Il tira la poignée de commande d'ouverture de son parachûte et rien ne se passa. Il tira encore une fois, deux fois, trois fois, il ne se passait toujours rien. Il essaya avec son parachute ventral, plus petit, qui ne devait servir qu'en cas d'extrême urgence car il freinait moins et son utilisation était dangereuse, mais rien ne se passa là non plus. Il devait y avoir eu un problème à l'atelier de pliage et c'était tombé sur lui. Cela arrivait quelques fois, mais les pilotes étaient rarement là pour le raconter. Calculant rapidement à quelle altitude il devait voler quand son moteur s'était arrêté, il comprit que sa chute durerait moins d'une minute. Un corps qui tombe dans le vide atteint une vitesse stablisée de deux-cent-cinquante kilomètres heures. Chutant depuis une altitude de quatre mille mètres il en avait à peu près pour une minute. La minute la plus longue - et aussi la plus courte - de sa vie de jeune aviateur. Il avait à peine vingt ans et n'avait jamais songé que les choses pouvaient se terminer ainsi ; il s'attendait à mourir, bien sûr, mais dans une grande explosion au cours d'un combat aérien, pas ainsi dans une chûte inéluctable. Il revit son enfance en Lorraine et puis très vite sa fuite à seize ans pour échapper à la mobilisation dans l'armée allemande. Il était allé en Espagne, avait été interné là-bas dans un camp de concentration, puis, parlant anglais, il s'était fait passer pour un américain. Les espagnols renvoyaient les français échappés, à plus forte raison les lorrains et les alsaciens qui étaient considérés comme des déserteurs de l'armée allemande. Le consul des Etats-Unis, qui passait là à la recherche de ses compatriotes - C'était en mille neuf cent quarante et un et les américains n'étaient pas encore entrés dans la guerre - vit tout de suite à qui il avait affaire et le prit sous sa protection.
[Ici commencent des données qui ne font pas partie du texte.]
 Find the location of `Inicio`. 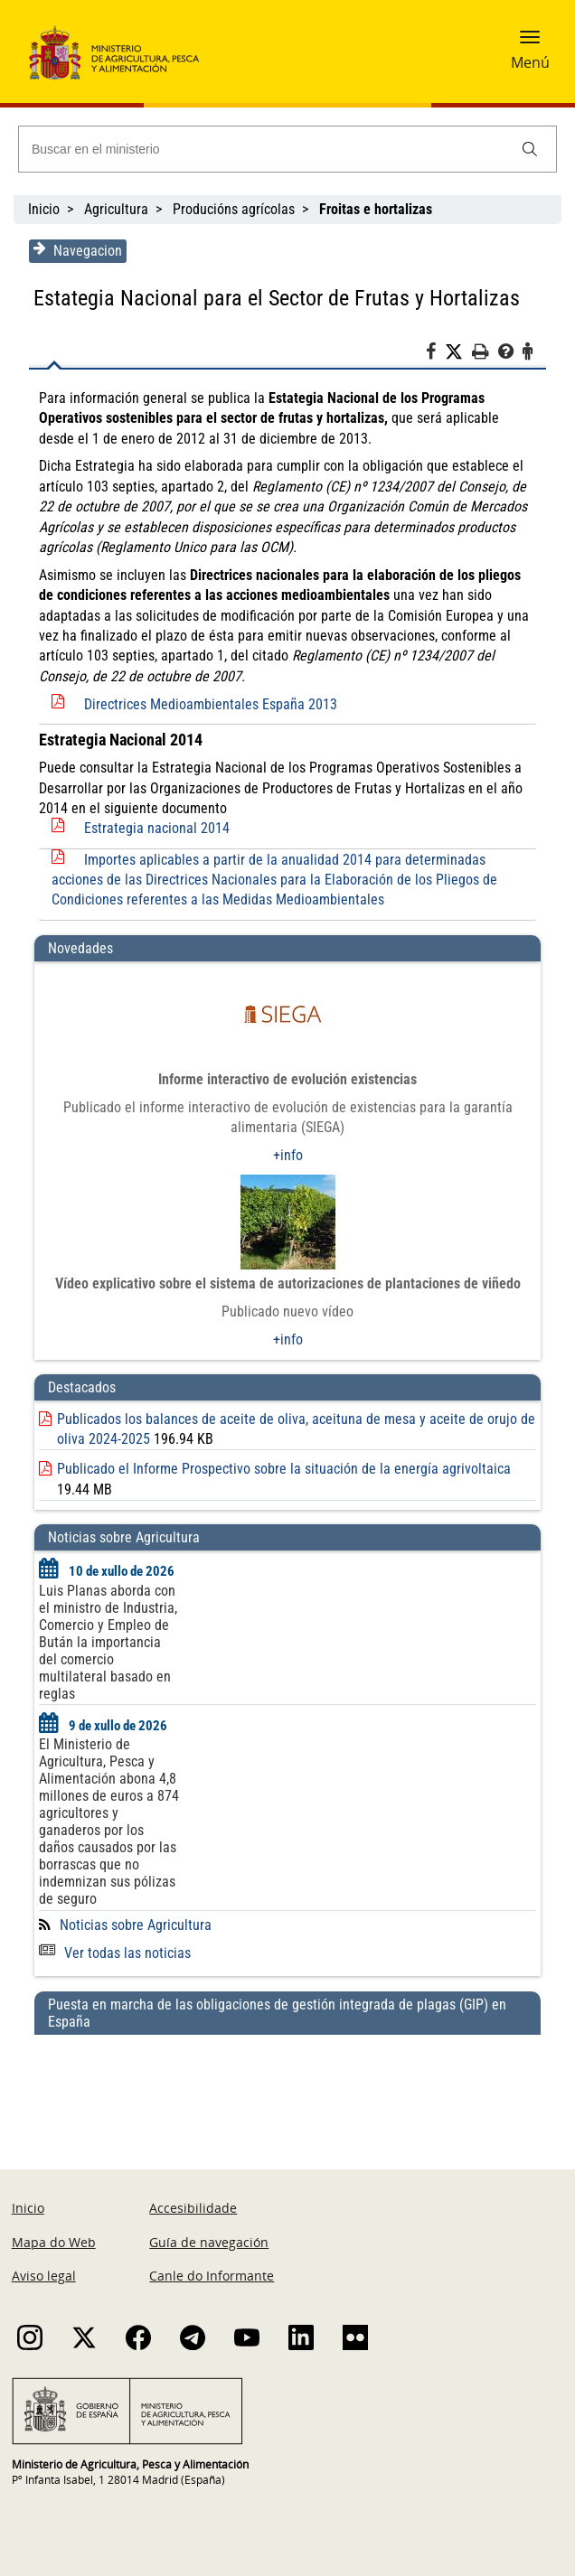

Inicio is located at coordinates (44, 209).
De là mon père passa en amérique et rejoignit les Forces Françaises Libres en angleterre.
Il songea à Gladys, sa jeune épouse anglaise qui lui avait donné un enfant. Ils étaient tous les deux à peine plus que des adolescents quand ils s'étaient rencontrés et dès leurs premières amours Gladys s'était trouvée enceinte. Le père de la jeune fille, au début, avait été furieux, surtout que ce fut avec un de ces "frenchies" qui avaient été vaincus, avaient capitulés et avaient laissé l'Angleterre se battre seule contre la barbarie hitlerienne. Puis, avec le temps, comme il aimait sa fille, il avait accepté qu'elle se maria avec son diable de frenchie. Comme c'était encore le début de la guerre et que les Forces Françaises étaient seulement en train de se former et ne participaient encore à aucune opération, les deux jeunes époux vivaient dans la maison des parents de Gladys et mon père rentrait tous les soirs.
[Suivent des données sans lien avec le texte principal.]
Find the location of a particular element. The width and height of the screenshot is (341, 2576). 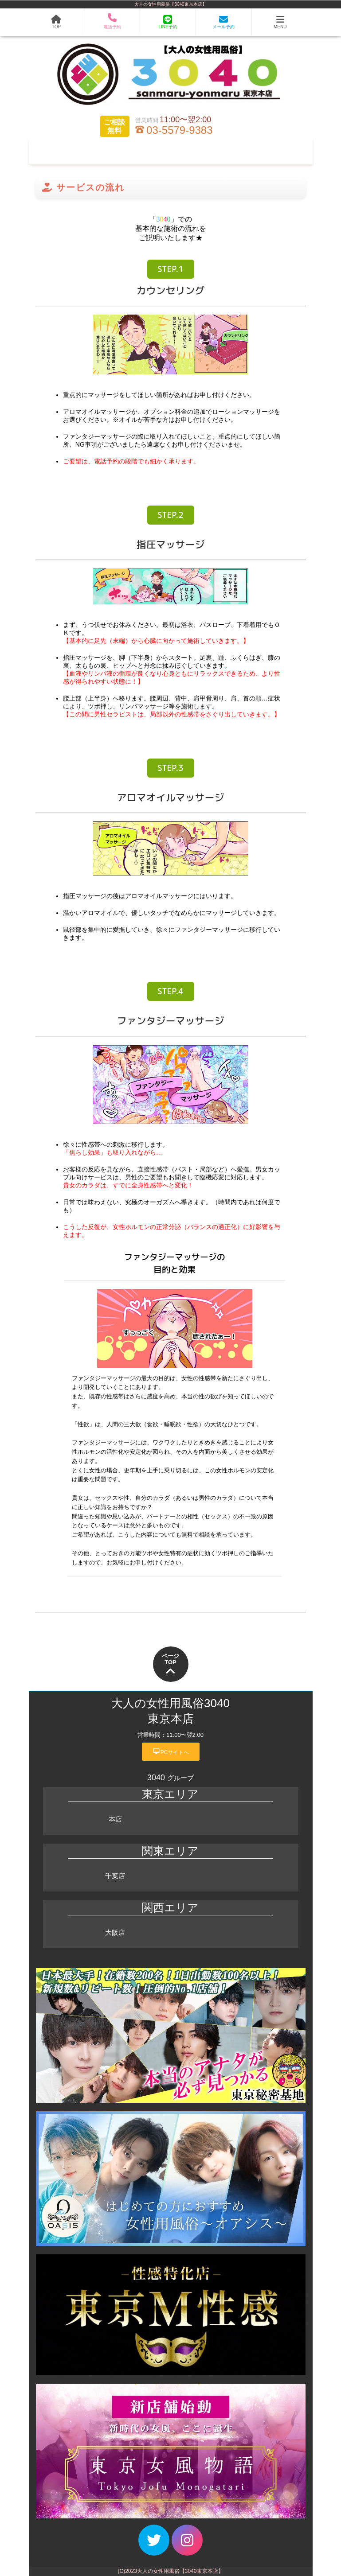

TOP is located at coordinates (56, 22).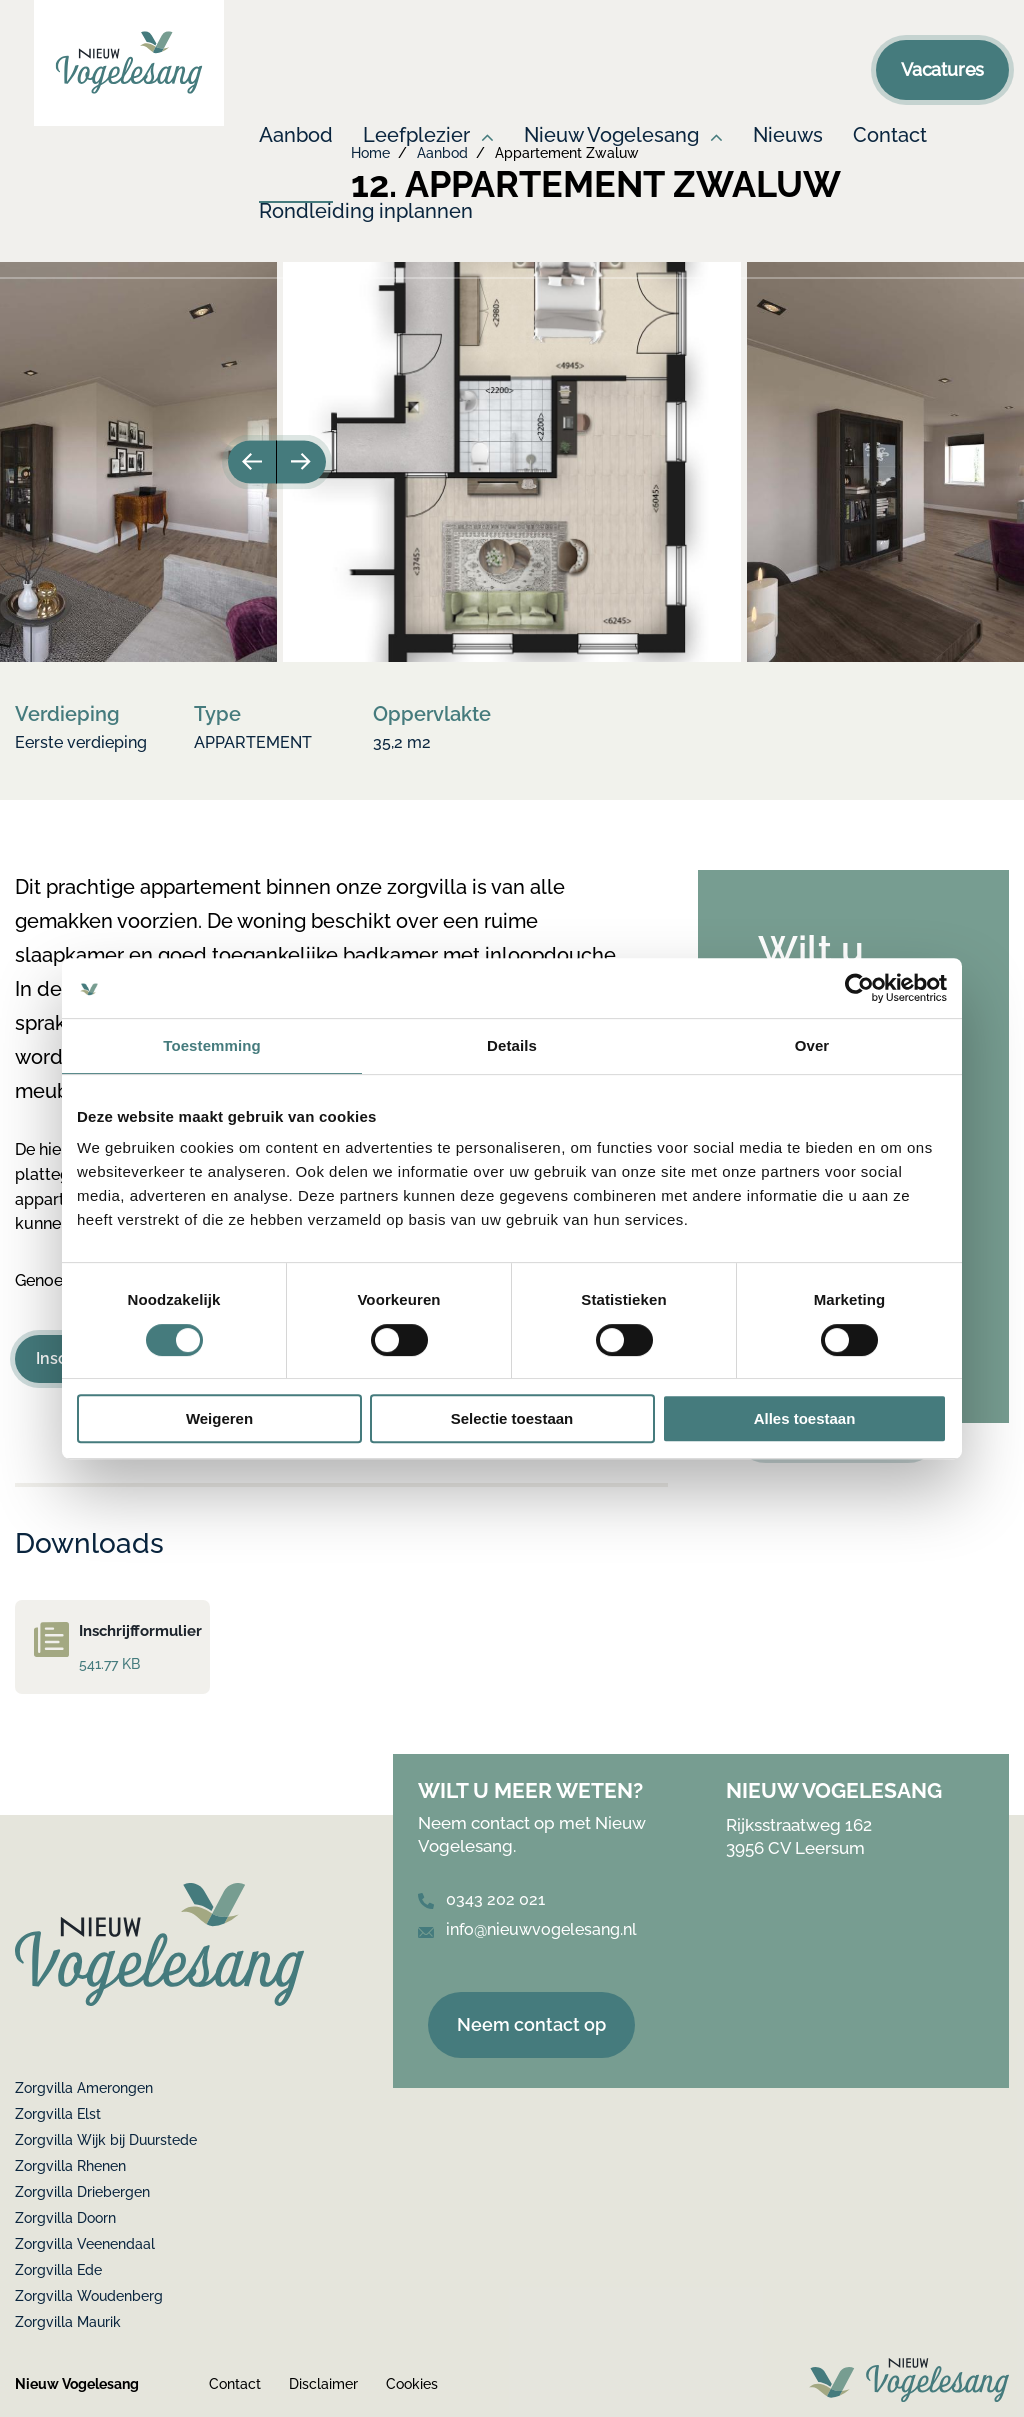 This screenshot has height=2417, width=1024. I want to click on Leefplezier, so click(416, 136).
Soudain, dans sa chûte, il traversa la couche de nuages. Il vit qu'il était au dessus de la mer. Il n'y avait aucune trace de son avion qui avait du continuer plus loin, en vol plané, avant de s'abîmer dans les flots. Pour lui cela ne faisait aucune différence. Mer ou terre, à la vitesse à laquelle il allait, la surface de l'eau aurait la solidité d'un mur et son corps serait disloqué au premier contact. Il avait froid, le vent qui entrait dans son blouson le réfrigérait. Il hésita entre se rouler en boule pour se protéger de la température et accélèrer sa chûte sans issue ou, au contraire, ouvrir son corps à plat pour se ralentir et se donner quelques secondes de vie supplémentaires. En bas il voyait des bateaux, des escorteurs de la Royal Navy. Il ne devait pas être loin des côtes anglaises et son parcours allait s'arrêter là.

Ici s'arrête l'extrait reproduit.